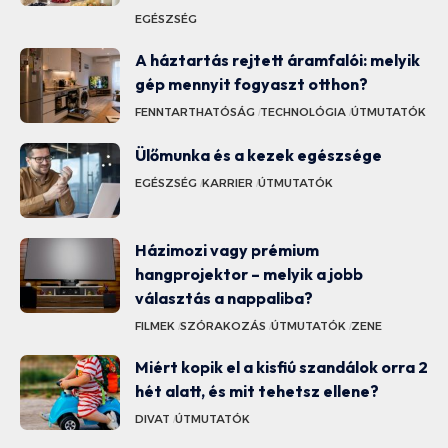
EGÉSZSÉG
A háztartás rejtett áramfalói: melyik
gép mennyit fogyaszt otthon?
FENNTARTHATÓSÁG
TECHNOLÓGIA
ÚTMUTATÓK
Ülőmunka és a kezek egészsége
EGÉSZSÉG
KARRIER
ÚTMUTATÓK
Házimozi vagy prémium
hangprojektor – melyik a jobb
választás a nappaliba?
FILMEK
SZÓRAKOZÁS
ÚTMUTATÓK
ZENE
Miért kopik el a kisfiú szandálok orra 2
hét alatt, és mit tehetsz ellene?
DIVAT
ÚTMUTATÓK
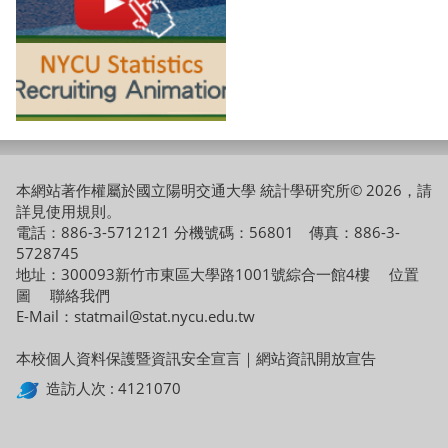
本網站著作權屬於國立陽明交通大學 統計學研究所© 2026，請
詳見
使用規則
。
電話：886-3-5712121 分機號碼：56801 傳真：886-3-
5728745
地址：300093新竹市東區大學路1001號綜合一館4樓
位置
圖
聯絡我們
E-Mail：statmail@stat.nycu.edu.tw
本校個人資料保護暨資訊安全宣言
｜
網站資訊開放宣告
造訪人次 : 4121070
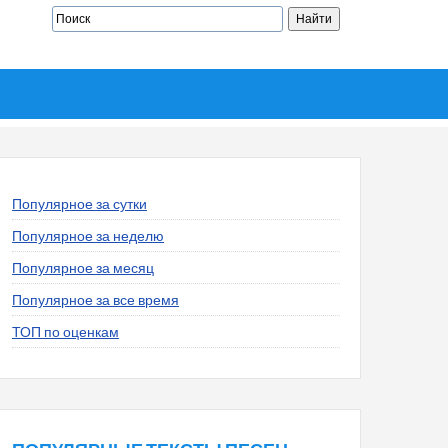
Популярное за сутки
Популярное за неделю
Популярное за месяц
Популярное за все время
ТОП по оценкам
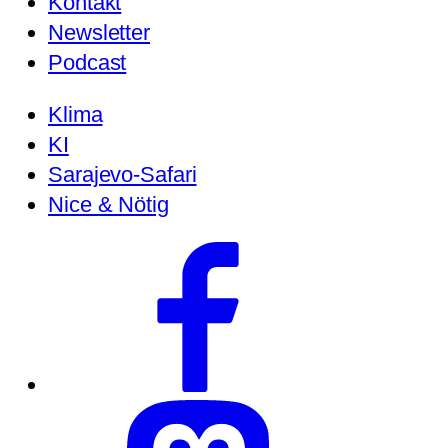
Kontakt
Newsletter
Podcast
Klima
KI
Sarajevo-Safari
Nice & Nötig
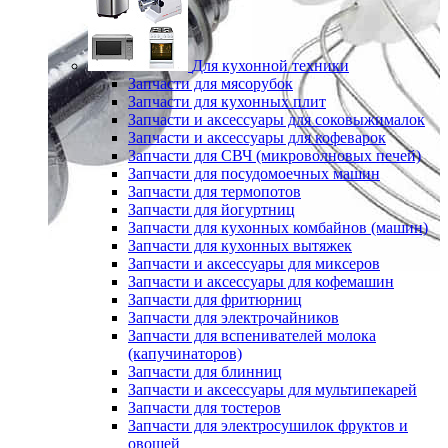
Для кухонной техники
Запчасти для мясорубок
Запчасти для кухонных плит
Запчасти и аксессуары для соковыжималок
Запчасти и аксессуары для кофеварок
Запчасти для СВЧ (микроволновых печей)
Запчасти для посудомоечных машин
Запчасти для термопотов
Запчасти для йогуртниц
Запчасти для кухонных комбайнов (машин)
Запчасти для кухонных вытяжек
Запчасти и аксессуары для миксеров
Запчасти и аксессуары для кофемашин
Запчасти для фритюрниц
Запчасти для электрочайников
Запчасти для вспенивателей молока
(капучинаторов)
Запчасти для блинниц
Запчасти и аксессуары для мультипекарей
Запчасти для тостеров
Запчасти для электросушилок фруктов и
овощей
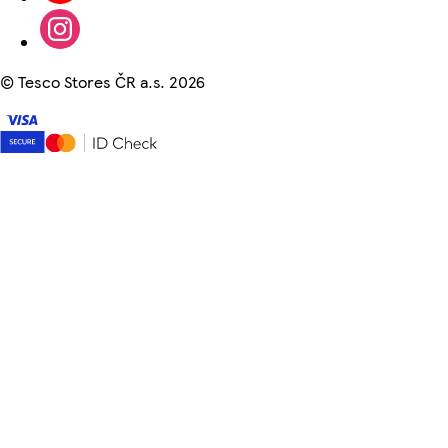
©
Tesco Stores ČR a.s. 2026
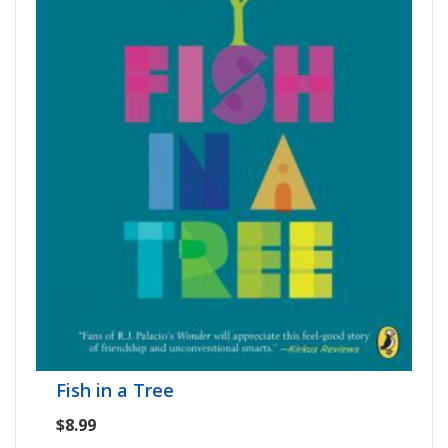
Fish in a Tree
$8.99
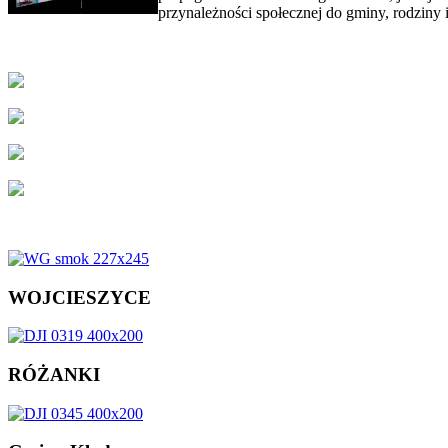
przynależności społecznej do gminy, rodziny 
WOJCIESZYCE
RÓŻANKI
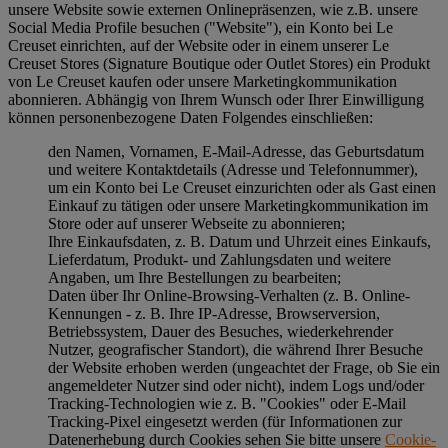
unsere Website sowie externen Onlinepräsenzen, wie z.B. unsere
Social Media Profile besuchen ("
Website
"), ein Konto bei Le
Creuset einrichten, auf der Website oder in einem unserer Le
Creuset Stores (Signature Boutique oder Outlet Stores) ein Produkt
von Le Creuset kaufen oder unsere Marketingkommunikation
abonnieren. Abhängig von Ihrem Wunsch oder Ihrer Einwilligung
können personenbezogene Daten Folgendes einschließen:
den Namen, Vornamen, E-Mail-Adresse, das Geburtsdatum
und weitere Kontaktdetails (Adresse und Telefonnummer),
um ein Konto bei Le Creuset einzurichten oder als Gast einen
Einkauf zu tätigen oder unsere Marketingkommunikation im
Store oder auf unserer Webseite zu abonnieren;
Ihre Einkaufsdaten, z. B. Datum und Uhrzeit eines Einkaufs,
Lieferdatum, Produkt- und Zahlungsdaten und weitere
Angaben, um Ihre Bestellungen zu bearbeiten;
Daten über Ihr Online-Browsing-Verhalten (z. B. Online-
Kennungen - z. B. Ihre IP-Adresse, Browserversion,
Betriebssystem, Dauer des Besuches, wiederkehrender
Nutzer, geografischer Standort), die während Ihrer Besuche
der Website erhoben werden (ungeachtet der Frage, ob Sie ein
angemeldeter Nutzer sind oder nicht), indem Logs und/oder
Tracking-Technologien wie z. B. "Cookies" oder E-Mail
Tracking-Pixel eingesetzt werden (für Informationen zur
Datenerhebung durch Cookies sehen Sie bitte unsere
Cookie-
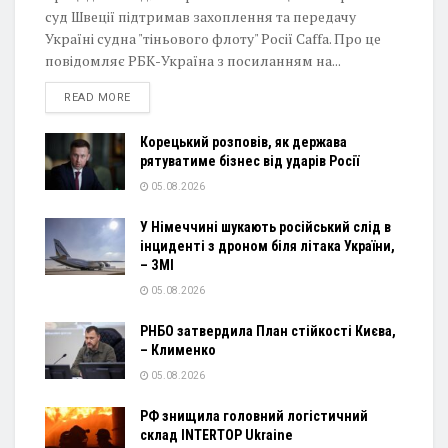
суд Швеції підтримав захоплення та передачу
Україні судна "тіньового флоту" Росії Caffa. Про це
повідомляє РБК-Україна з посиланням на...
DETAILS
READ MORE
Корецький розповів, як держава
рятуватиме бізнес від ударів Росії
05.08.2026
У Німеччині шукають російський слід в
інциденті з дроном біля літака України,
– ЗМІ
05.08.2026
РНБО затвердила План стійкості Києва,
– Клименко
05.08.2026
РФ знищила головний логістичний
склад INTERTOP Ukraine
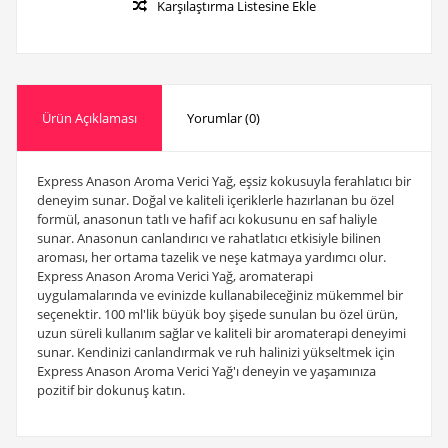
Karşılaştırma Listesine Ekle
Ürün Açıklaması
Yorumlar (0)
Express Anason Aroma Verici Yağ, eşsiz kokusuyla ferahlatıcı bir
deneyim sunar. Doğal ve kaliteli içeriklerle hazırlanan bu özel
formül, anasonun tatlı ve hafif acı kokusunu en saf haliyle
sunar. Anasonun canlandırıcı ve rahatlatıcı etkisiyle bilinen
aroması, her ortama tazelik ve neşe katmaya yardımcı olur.
Express Anason Aroma Verici Yağ, aromaterapi
uygulamalarında ve evinizde kullanabileceğiniz mükemmel bir
seçenektir. 100 ml'lik büyük boy şişede sunulan bu özel ürün,
uzun süreli kullanım sağlar ve kaliteli bir aromaterapi deneyimi
sunar. Kendinizi canlandırmak ve ruh halinizi yükseltmek için
Express Anason Aroma Verici Yağ'ı deneyin ve yaşamınıza
pozitif bir dokunuş katın.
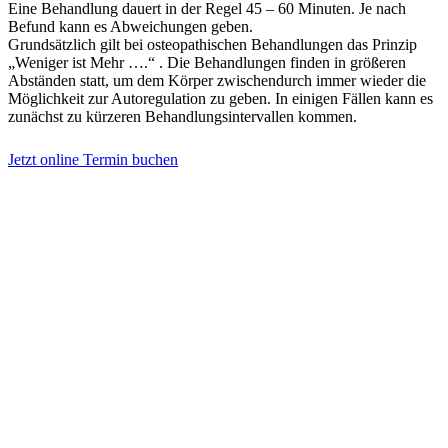
Eine Behandlung dauert in der Regel 45 – 60 Minuten. Je nach
Befund kann es Abweichungen geben.
Grundsätzlich gilt bei osteopathischen Behandlungen das Prinzip
„Weniger ist Mehr ….“ . Die Behandlungen finden in größeren
Abständen statt, um dem Körper zwischendurch immer wieder die
Möglichkeit zur Autoregulation zu geben. In einigen Fällen kann es
zunächst zu kürzeren Behandlungsintervallen kommen.
Jetzt online Termin buchen
Adresse und Kontakt
Praxis für Osteopathie & Traumatherapie
Sandra Hintringer
Arthur-Scheunert-Allee 2
14558 Bergholz-Rehbrücke
info@osteopathie-hintringer.de
Weitere Infos
Hilfreiche Links
Kontakt
Impressum
Datenschutz
AGB
Copyright by Sandra Hintringer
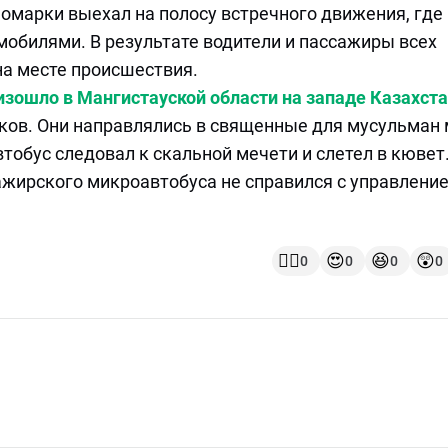
омарки выехал на полосу встречного движения, где
омобилями. В результате водители и пассажиры всех
на месте происшествия.
зошло в Мангистауской области на западе Казахст
иков. Они направлялись в священные для мусульман
тобус следовал к скальной мечети и слетел в кювет
жирского микроавтобуса не справился с управление
👍🏻
😍
😆
😲
0
0
0
0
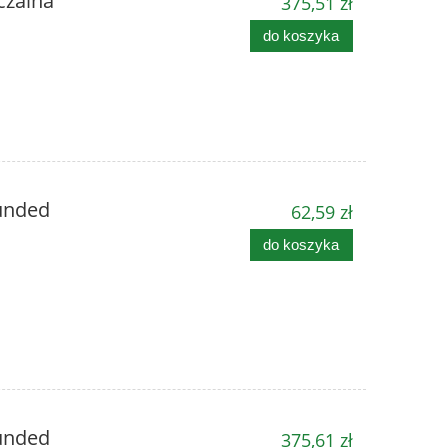
czalna
375,51 zł
do koszyka
unded
62,59 zł
do koszyka
unded
375,61 zł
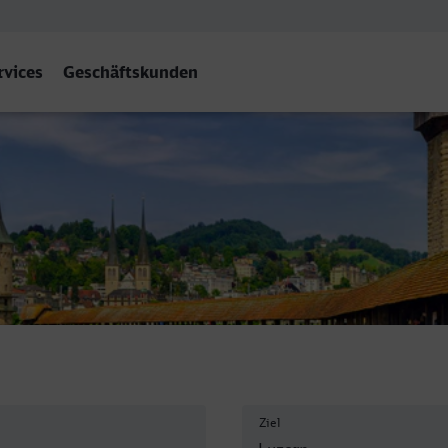
rvices
Geschäftskunden
Ziel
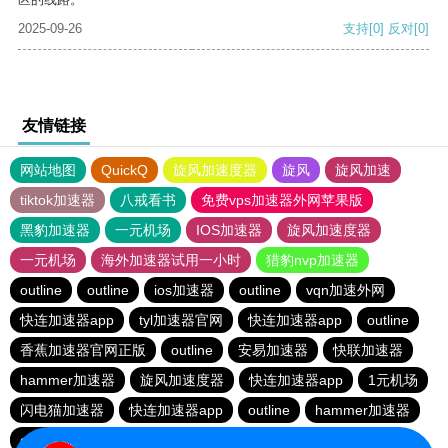
2025-09-26
支持
[0]
反对
[0]
友情链接
网站地图
QuickQ
旋风加速度器
旋风
旋风加速
tiktok加速器
八戒看书
免费vps加速器外网苹果版
黑豹加速器
一元机场
IOS加速器
旋风加速度器
一元机场
海外加速器试用一小时
猎豹nvp加速器
outline
outline
ios加速器
outline
vqn加速外网
快连加速器app
tyl加速器官网
快连加速器app
outline
香蕉加速器官网正版
outline
安易加速器
快联加速器
hammer加速器
旋风加速度器
快连加速器app
1元机场
闪电猫加速器
快连加速器app
outline
hammer加速器
outline
闪电猫加速器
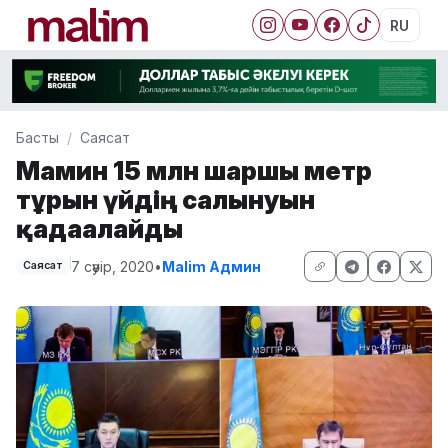
RU
Басты
Саясат
Мамин 15 млн шаршы метр
тұрғын үйдің салынуын
қадағалайды
7 сәуір, 2020
•
Malim Админ
Саясат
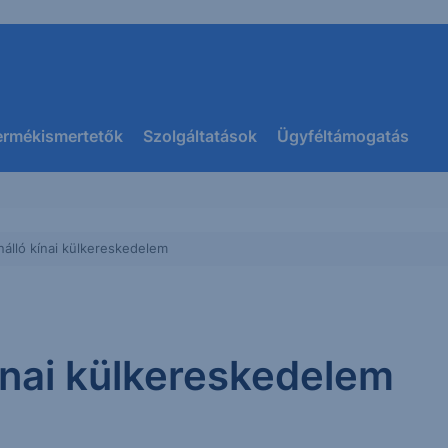
ermékismertetők
Szolgáltatások
Ügyféltámogatás
enálló kínai külkereskedelem
kínai külkereskedelem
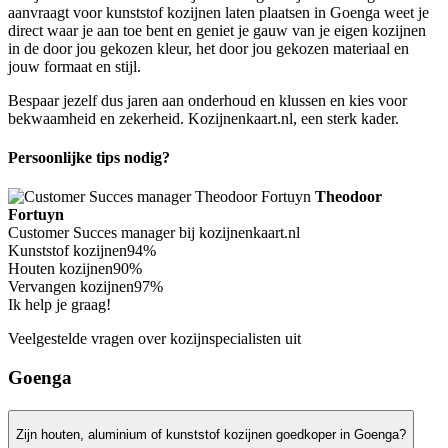
aanvraagt voor kunststof kozijnen laten plaatsen in Goenga weet je
direct waar je aan toe bent en geniet je gauw van je eigen kozijnen
in de door jou gekozen kleur, het door jou gekozen materiaal en
jouw formaat en stijl.
Bespaar jezelf dus jaren aan onderhoud en klussen en kies voor
bekwaamheid en zekerheid. Kozijnenkaart.nl, een sterk kader.
Persoonlijke tips nodig?
Theodoor
Fortuyn
Customer Succes manager bij kozijnenkaart.nl
Kunststof kozijnen
94%
Houten kozijnen
90%
Vervangen kozijnen
97%
Ik help je graag!
Veelgestelde vragen over kozijnspecialisten uit
Goenga
Zijn houten, aluminium of kunststof kozijnen goedkoper in Goenga?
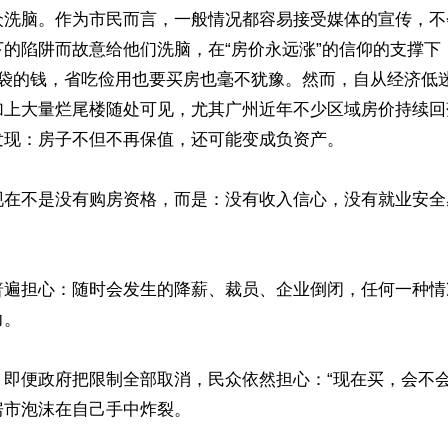
众洗脑。作为市民而言，一般情况都容易接受媒体的宣传，不
下的陷阱而故意给他们洗脑，在“房价永远涨”的信仰的支撑下
口袋的钱，省吃俭用也要买房也毫不犹豫。然而，自从经济低
加上大量烂尾楼随处可见，尤其广州近年不少区域房价持续回
现：房子不但不再保值，还可能变成负资产。

现在不是没有购房资格，而是：没有收入信心，没有就业安全


普遍担心：随时会发生的降薪、裁员、企业倒闭，任何一种情
。

，即便政府把限制全部取消，民众依然担心：“现在买，会不会
市泡沫在自己手中炸裂。
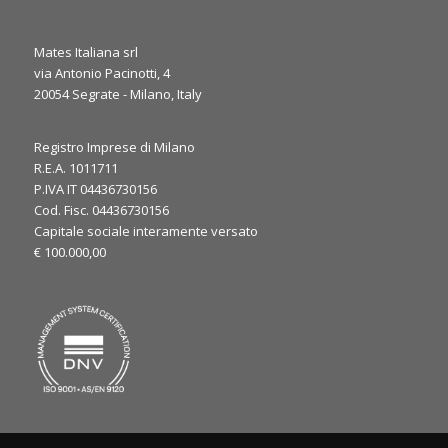
Mates Italiana srl
via Antonio Pacinotti, 4
20054 Segrate - Milano, Italy
0
1
Twitter
Registro Imprese di Milano
·
Gio 6 Marzo, 2025
R.E.A. 1011711
P.IVA IT 04436730156
It’s the final day at JEC World 2025! ⏳
Cod. Fisc. 04436730156
We’re here to discuss your needs and explore how our
Capitale sociale interamente versato
expertise can support your applications. Let’s make the most
€ 100.000,00
of the last day, see you at our booth!
#JECWorld2025
@JECComposites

**Exercise instructions**: Please copy every line from the entries that includes the word "Produkt".

**Output below**:
Creuset Stores (Signature Boutique oder Outlet Stores) ein Produkt
Lieferdatum, Produkt- und Zahlungsdaten und weitere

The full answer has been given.